Instructions for the task:
From the entries that follow, copy exactly the lines beginning at the line holding "criação do Farmácia Popular" and continuing through the line holding "tinham condições de comprar".

Collected data:
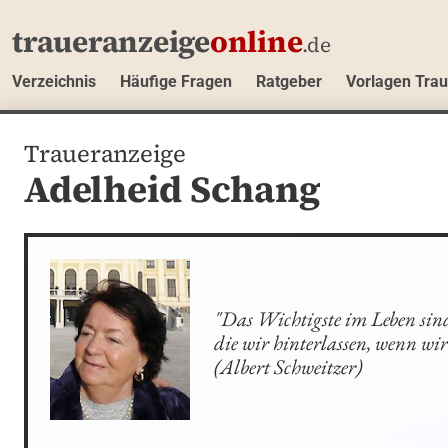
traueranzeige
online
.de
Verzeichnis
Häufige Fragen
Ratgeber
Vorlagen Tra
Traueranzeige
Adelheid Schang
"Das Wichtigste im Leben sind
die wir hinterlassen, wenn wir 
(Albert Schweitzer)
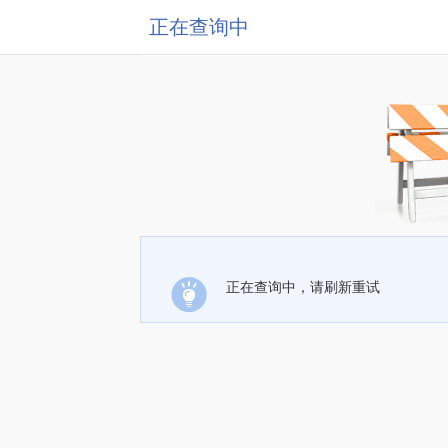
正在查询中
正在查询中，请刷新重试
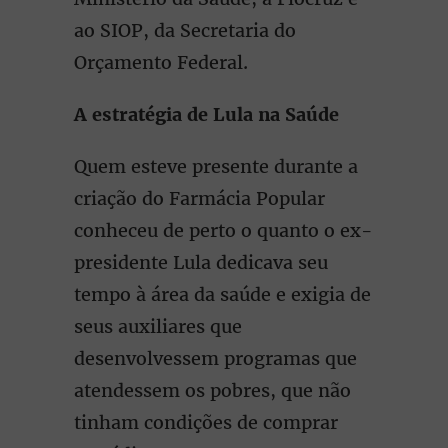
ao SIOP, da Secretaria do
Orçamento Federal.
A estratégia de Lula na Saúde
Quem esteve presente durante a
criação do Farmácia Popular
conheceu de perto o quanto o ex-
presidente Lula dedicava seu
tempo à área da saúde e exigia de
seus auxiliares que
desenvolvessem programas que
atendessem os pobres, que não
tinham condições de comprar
* * *
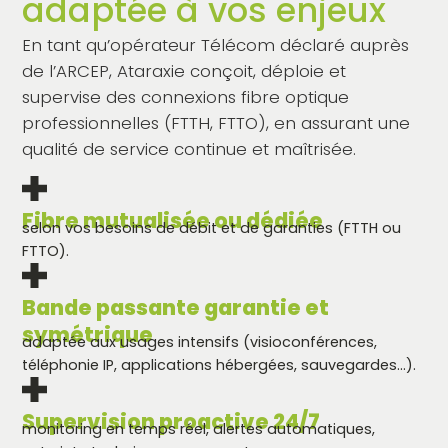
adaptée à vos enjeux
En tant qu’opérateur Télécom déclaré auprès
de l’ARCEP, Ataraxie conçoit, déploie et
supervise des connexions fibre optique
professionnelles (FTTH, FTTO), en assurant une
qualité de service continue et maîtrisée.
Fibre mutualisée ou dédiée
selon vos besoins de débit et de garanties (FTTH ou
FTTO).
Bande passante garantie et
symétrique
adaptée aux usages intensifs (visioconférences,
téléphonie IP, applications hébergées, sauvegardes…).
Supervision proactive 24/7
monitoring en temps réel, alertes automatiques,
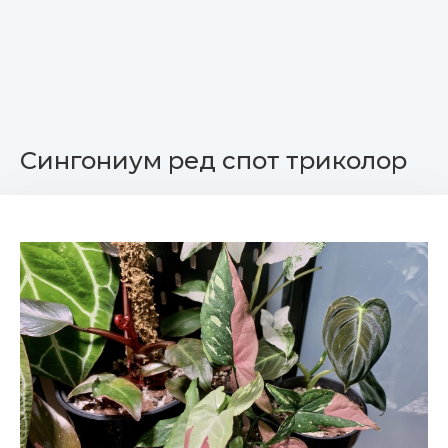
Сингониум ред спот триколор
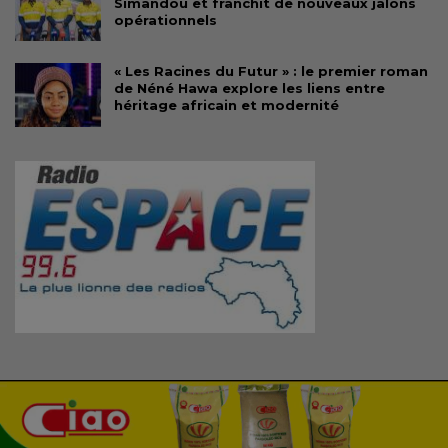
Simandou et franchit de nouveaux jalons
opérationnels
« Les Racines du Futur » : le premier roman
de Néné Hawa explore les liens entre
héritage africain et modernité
--
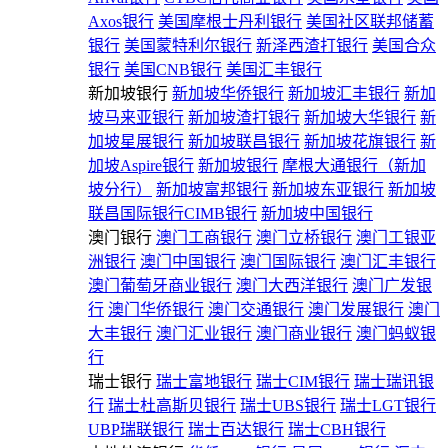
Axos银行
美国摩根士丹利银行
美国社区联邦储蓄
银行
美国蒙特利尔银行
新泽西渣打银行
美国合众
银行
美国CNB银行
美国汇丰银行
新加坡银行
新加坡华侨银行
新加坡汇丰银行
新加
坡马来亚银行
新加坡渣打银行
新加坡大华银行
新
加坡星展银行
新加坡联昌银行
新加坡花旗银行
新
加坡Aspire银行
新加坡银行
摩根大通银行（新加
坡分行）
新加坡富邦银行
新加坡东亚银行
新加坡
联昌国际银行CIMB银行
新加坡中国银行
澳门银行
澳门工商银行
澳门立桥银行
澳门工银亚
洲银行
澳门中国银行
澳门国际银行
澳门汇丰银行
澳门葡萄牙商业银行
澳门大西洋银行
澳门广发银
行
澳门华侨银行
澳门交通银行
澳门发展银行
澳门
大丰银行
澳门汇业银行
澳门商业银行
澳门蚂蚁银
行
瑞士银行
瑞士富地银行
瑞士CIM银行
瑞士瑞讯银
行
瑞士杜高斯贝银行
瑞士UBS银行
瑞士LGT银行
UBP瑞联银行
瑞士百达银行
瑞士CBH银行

Solved exercise:
criação do Farmácia Popular
conheceu de perto o quanto o ex-
presidente Lula dedicava seu
tempo à área da saúde e exigia de
seus auxiliares que
desenvolvessem programas que
atendessem os pobres, que não
tinham condições de comprar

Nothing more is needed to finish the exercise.